Among psychologists, there has been a standard definition of obedience for many years. One psychology textbook defines it as: “Obedience is behavior change produced by the commands of authority.” In other words, when someone gives you a direct order or command, and you comply with that order. One problem is that the usual definition of obedience doesn’t exactly define what is meant by an order or command.
Stanley Milgram defined command this way: “A command consists of two parts: a definition of action and the imperative that the action is executed. (A request, for example, contains a definition of action but lacks the insistence that it be carried out.” However, Milgram’s work showed that there was something else going on. As it turns out, the context present in the obedience studies often seemed to have as much or more impact as the words spoken. Even though the authority figures in Milgram’s study often made requests rather than demands, the subjects did what the authority wanted, even when it was distressing to them.

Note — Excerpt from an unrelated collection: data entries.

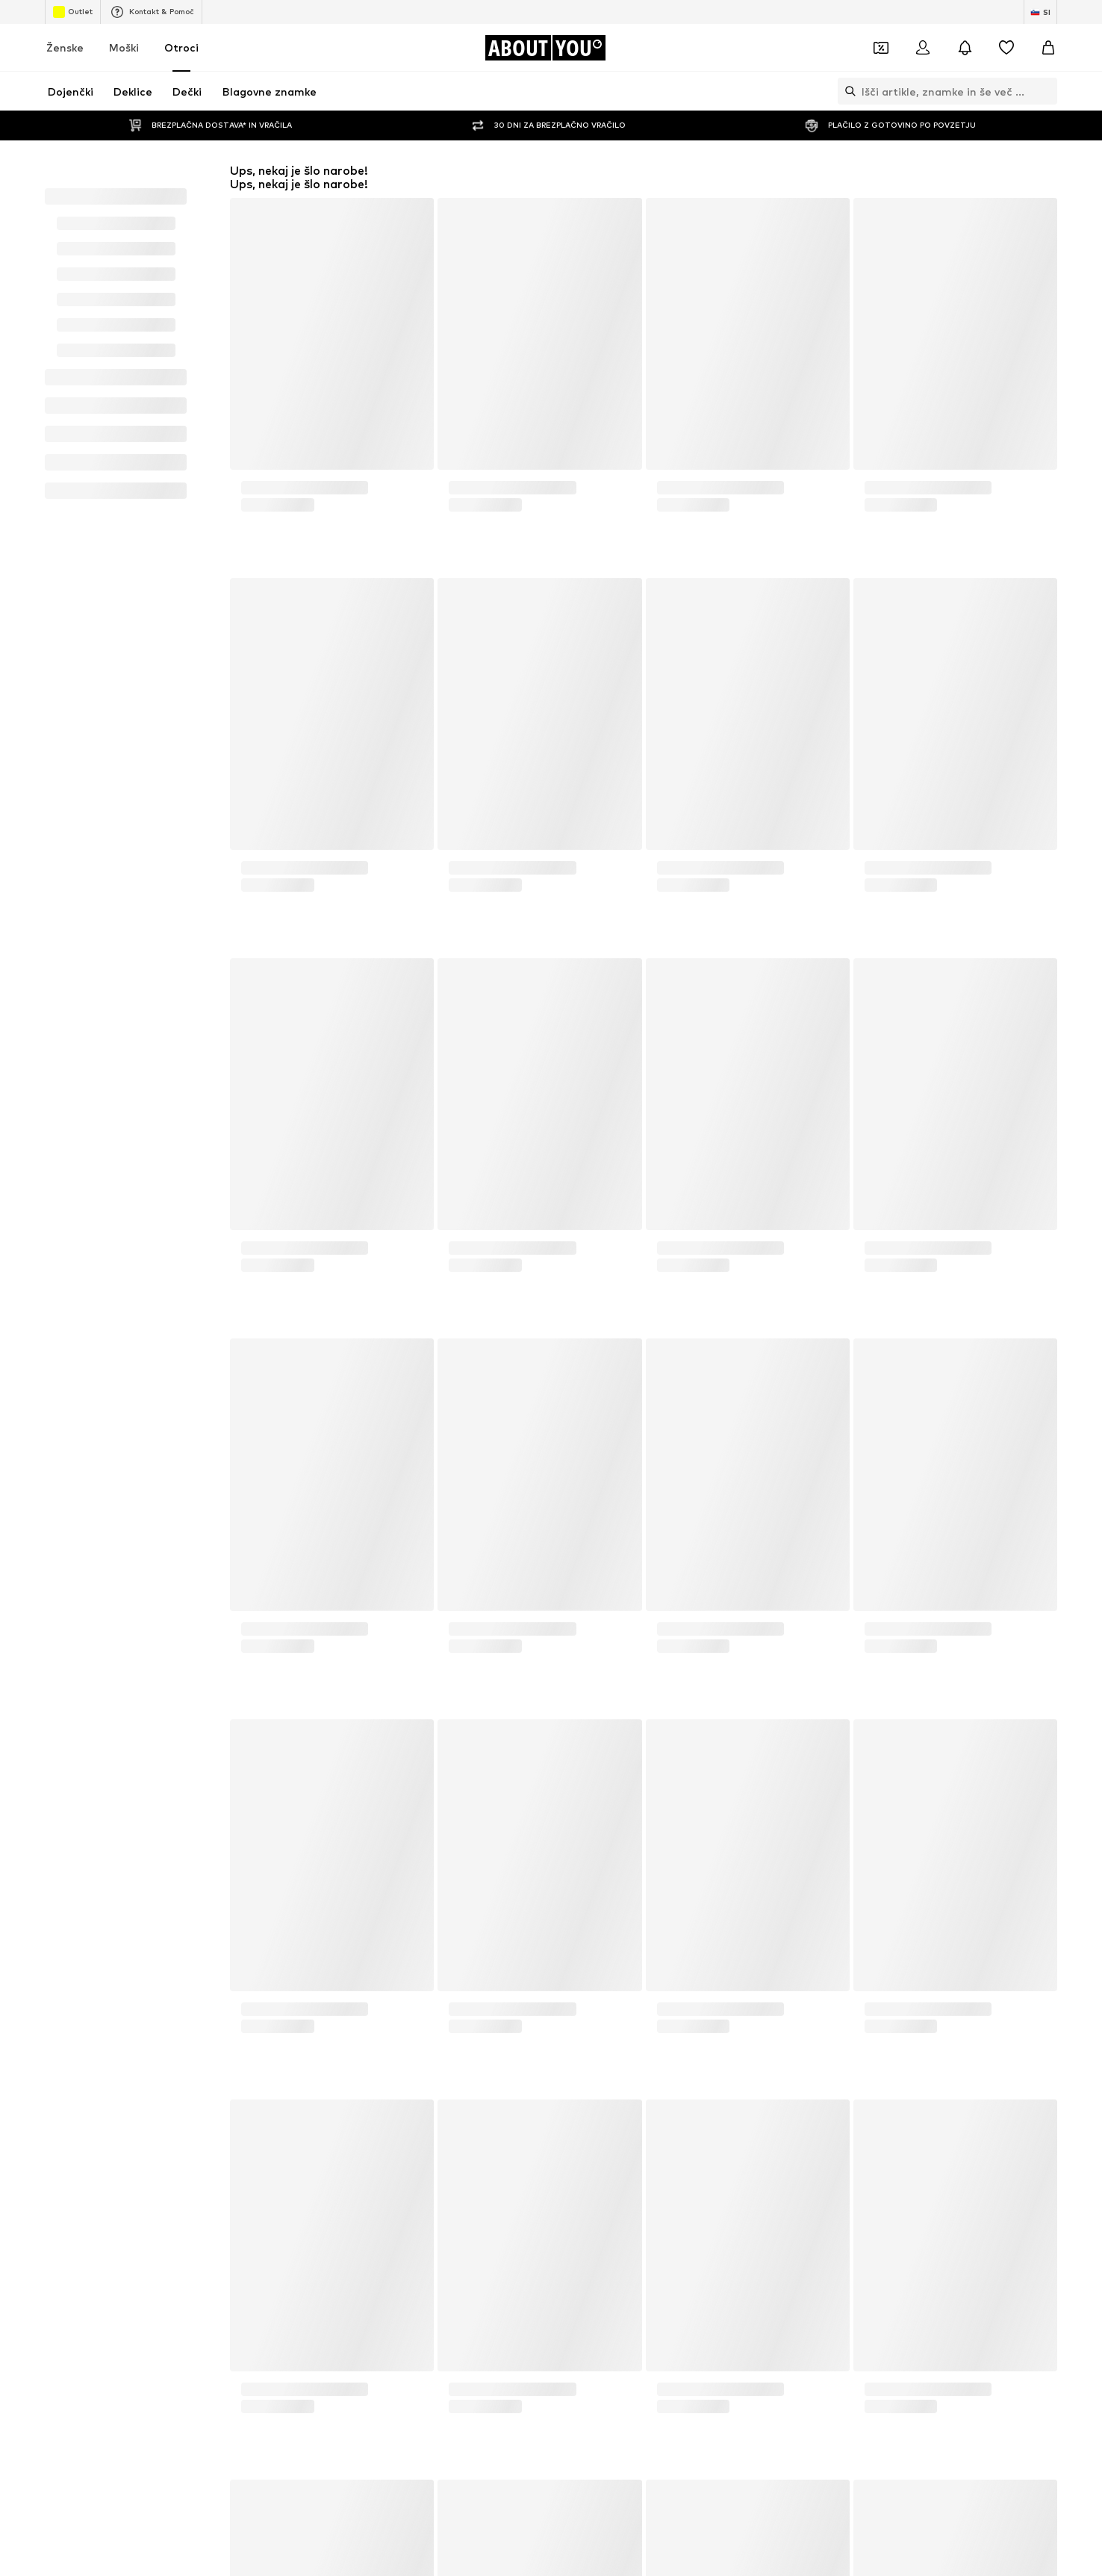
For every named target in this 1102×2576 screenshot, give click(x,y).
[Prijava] (923, 48)
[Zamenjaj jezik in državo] (1040, 12)
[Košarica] (1048, 48)
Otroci (181, 47)
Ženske (65, 47)
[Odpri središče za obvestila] (965, 47)
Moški (124, 47)
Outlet (73, 12)
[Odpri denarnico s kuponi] (881, 48)
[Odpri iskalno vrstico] (847, 91)
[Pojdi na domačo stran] (545, 47)
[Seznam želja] (1006, 48)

Milgram then further conducted more experiments and interpreted the results as being related to two theories
- Theory of conformism
- Agentic state theory.
The theory of conformism says that the subject who is unable or unknowledgeable to make the decision leaves the decision to the group in charge. In short, they relied on the group because they felt the experimenter knew more than they did.
The agentic state theory says that the subject obeys because they see themselves as an agent of the experimenter, so they take no personal responsibility for what happens. In other words, they thought it was wrong, but hey, it wasn’t their fault.